С очередным перезвоном колоколов, донесшимся с улицы, невеста вздохнула и поглядела на себя в ручное зеркальце. Оттуда, из мутноватого стеклянного мира, на нее строго смотрела очень красивая в своем пышном цветочном венце, зеленоглазая незнакомка, загадочная в тусклом свете маленькой лампы. Даже непослушные волосы Маргариты в этот день блестели как у ведьмы.
– Ты – наикрасатющая! – восхищенно вздохнула Беати. – Так жалко, что завтра ты покроешь голову, – и никому, кроме мужа, нельзя будет повидать твои дивные волосы.
– Ну и пусть, – равнодушно ответила невеста. – Нинно будет?
– Нет, я ему сказать не успела. Он еще вчера, поутру, выехал из городу с парой других кузнецов: хотят скупить у деревенских руды и железов. Всей в заказах до празднества Перерождения Воды… Так всегда: то ничто, то ты и сам работам не радый. Я ему давно твержу: хватит молотиться о свои подковы – мастери и ты срамные статуйки, как сосед, а он говорит, что я ничё не понимаю, что гвоздя, подковы и топоры будутся нужными завсегда, а безделицами дома не починишь, дров не наколешь и врага не погонишь. Дескать, щас война – и он заработает столько, что из гильдии выйдет и за доспехи с оружьем примется! Что за добрый меч может и полсотни золотых просить, и всю сотню. А я ему: «Как же, так тебе и дадут старейшины набогатеть, патрыций ты наш!» Ой, мы так поругались! И он сказал, чтоб я из дому ни ногою! Особенно с Синоли, – улыбалась смуглая красавица. – Так что я ему скажу, когда вернется и отоспится, наконец, а то разозлится еще пущее и мое венчанье отменит. Не знаю, чего ему твой брат так не сгодил, но я слезами да на коленях вымолила у Нинно согласья на помолвку.
– Пригласишь на венчание и пиршество? – отлично зная ответ, спросила Маргарита. – Лишь ради тебя я еще раз в этот дом войду. Как ты не боишься моей тетки?
– Больше́е всего я боюсь за брата, – сразу загрустила Беати. – Сженился бы и он поскорее, а то хозяйству вести не может. Не постряпает ведь, и полов не пометет – ему до полов интересу нету. Яйца и того не сварит! Дюжину выпьет да буханку за раз умнет, – и сыт! Так и вижу его: одного, в грязном дому, кушает непонятно что или даже пьянствует… – вздохнула она. – Буду навещать его всякий день, покудова малыш не народится. А после… – снова глубокий вздох. – Уж не смогусь часто…
Дверь открылась, и без стука вошла тетка Клементина.

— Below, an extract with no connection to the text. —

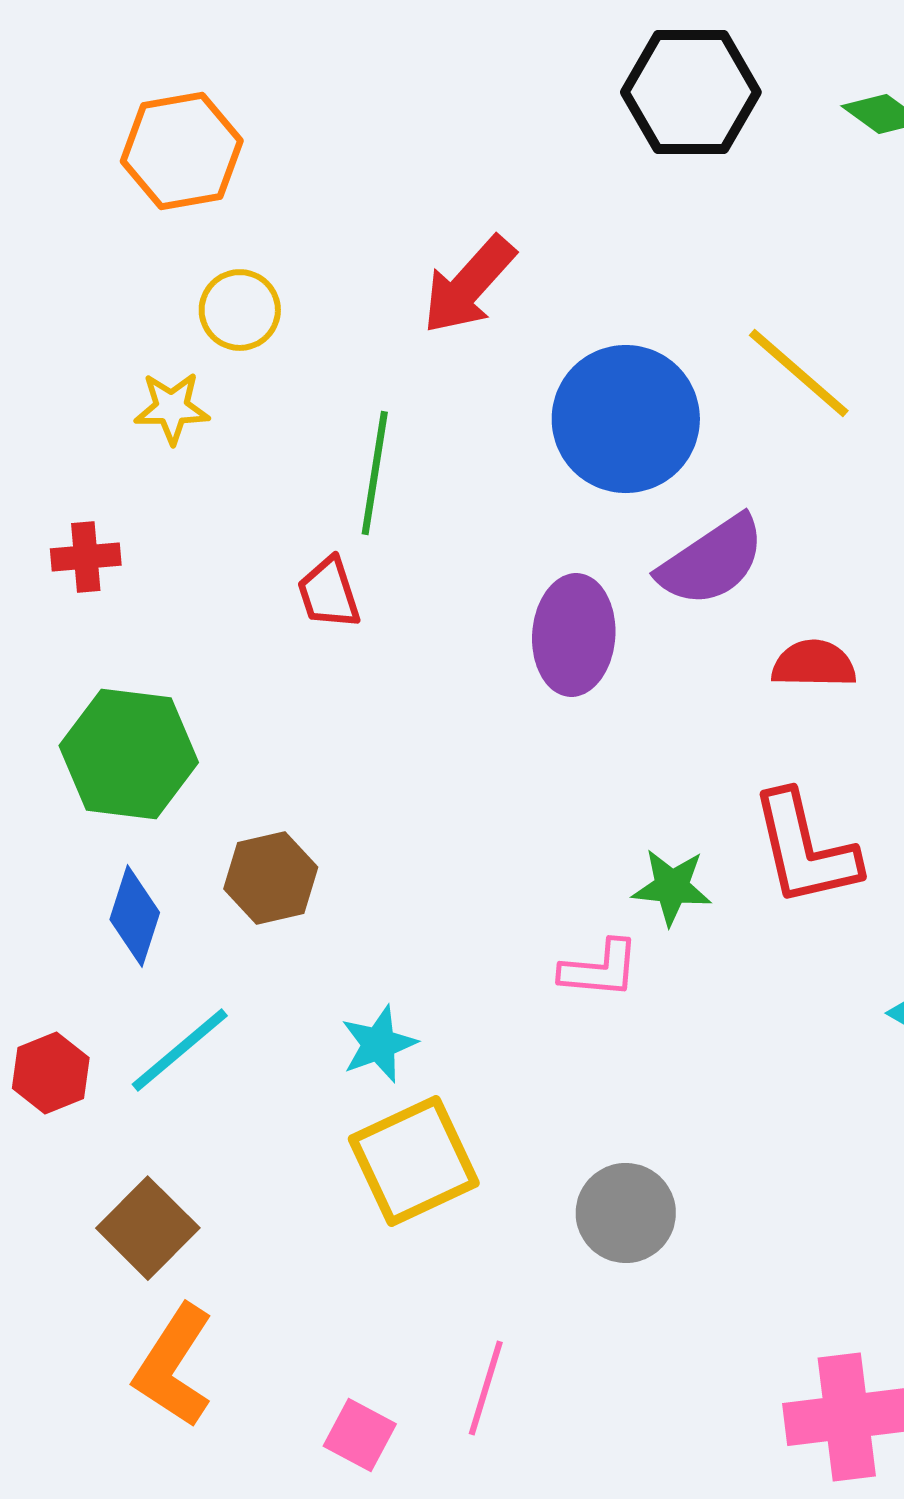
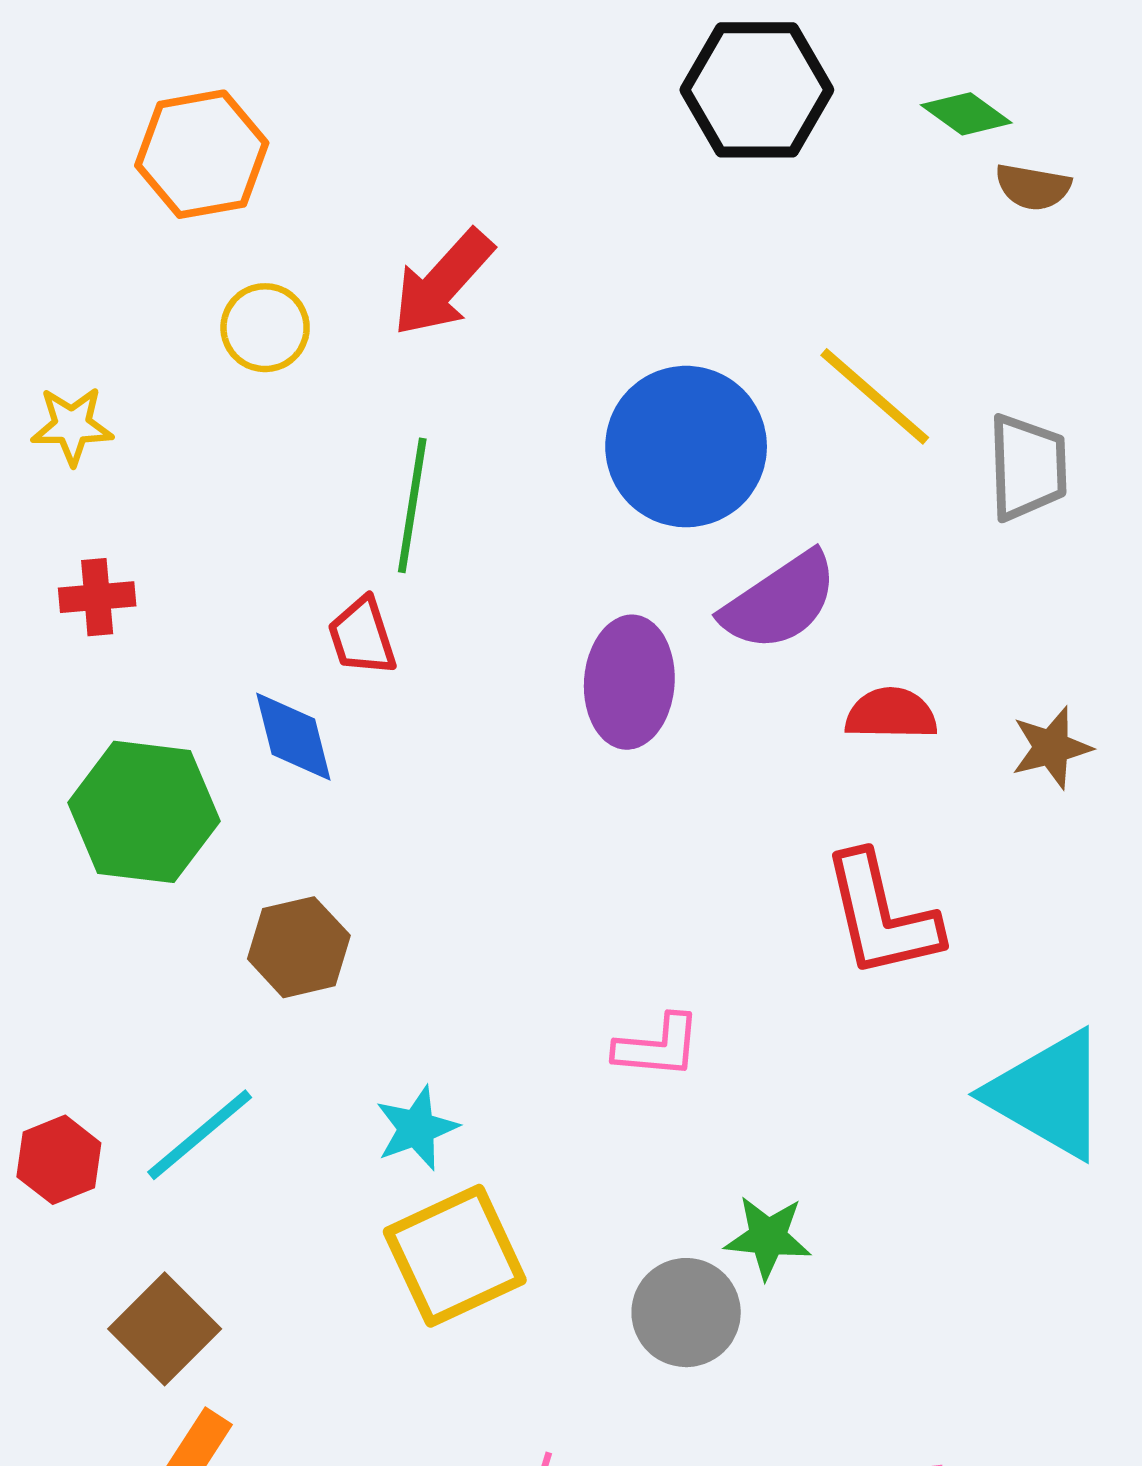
red arrow: (469, 285) -> (443, 283), moved
yellow star: (172, 408) -> (72, 426), moved
green star: (672, 887) -> (768, 1237), moved
blue diamond: (135, 916) -> (293, 737), moved, turned -32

– Вам пора, – хмуро сказала она. – Беати, оставь нас… Вот что, – продолжила тетка Клементина, когда подруга Маргариты ушла из спаленки. – Мне надо сказать тебе о замужничестве… – нервно затеребила она тряпичные шарики пуговичек на своей груди. – Там всё простое… Всё, что тебе надобно делать – не противиться, чего бы у вас с мужем не былось ночиею наедине. Закрой глаза, молча возлежи в покою… и представь чего-то приятное… Как лопаешь конфеты в лавке или портишь мне жизню! – гневно тряхнула оборками чепца Клементина Ботно и протянула Маргарите серебряное колечко с ирисами. – Вот, бери… Продать бы его, как вазу моей бабули, но… Благодарить не надо. Нам больше́е вовсе не надо никогда говорить… И прощаться тоже… Поди теперь… исчезни, наконец, из этого дому.
Маргарита слушала тетку, сидя на кровати и уставив взгляд в стену. После чего она молча надела кольцо на палец, взяла мешок со своими вещами и, не оглядываясь, вышла из комнатки.
В передней ее ждали братья, дядюшка и Беати. Она улыбнулась им, говоря, что готова. Когда Маргарита выходила из дома, в двери обеденной появился Оливи. Усмехаясь, он смотрел на невесту и будто бы опять говорил, что она дуреха. Сужэн и сужэнна не сказали друг другу ни слова на прощание.